[Start of Attachment]

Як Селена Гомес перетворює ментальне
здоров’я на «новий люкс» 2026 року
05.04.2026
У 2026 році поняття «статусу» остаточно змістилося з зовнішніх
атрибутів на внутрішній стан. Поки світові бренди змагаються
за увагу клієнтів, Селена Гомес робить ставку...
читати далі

[End of Attachment]
[Start of Attachment]

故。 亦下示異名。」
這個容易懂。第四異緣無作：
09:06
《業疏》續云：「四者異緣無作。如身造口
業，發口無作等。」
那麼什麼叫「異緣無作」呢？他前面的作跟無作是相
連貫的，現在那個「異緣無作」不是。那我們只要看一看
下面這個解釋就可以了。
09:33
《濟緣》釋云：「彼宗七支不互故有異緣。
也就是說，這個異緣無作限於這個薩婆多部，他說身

[End of Attachment]
[Start of Attachment]

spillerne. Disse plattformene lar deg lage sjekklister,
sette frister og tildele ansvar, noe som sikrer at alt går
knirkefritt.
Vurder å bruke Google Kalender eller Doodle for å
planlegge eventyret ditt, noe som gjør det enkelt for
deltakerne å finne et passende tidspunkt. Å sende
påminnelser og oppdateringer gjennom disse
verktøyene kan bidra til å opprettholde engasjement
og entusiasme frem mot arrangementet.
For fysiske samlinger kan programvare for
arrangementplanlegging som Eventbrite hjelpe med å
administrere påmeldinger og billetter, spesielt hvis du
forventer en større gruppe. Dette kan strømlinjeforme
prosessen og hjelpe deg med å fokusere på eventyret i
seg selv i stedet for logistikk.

[End of Attachment]

Start with the line above that contains "arrangementplanlegging som Eventbrite" and stop after the line that contains "seg selv i stedet for logistikk.". Output those lines exactly, and only those.

arrangementplanlegging som Eventbrite hjelpe med å
administrere påmeldinger og billetter, spesielt hvis du
forventer en større gruppe. Dette kan strømlinjeforme
prosessen og hjelpe deg med å fokusere på eventyret i
seg selv i stedet for logistikk.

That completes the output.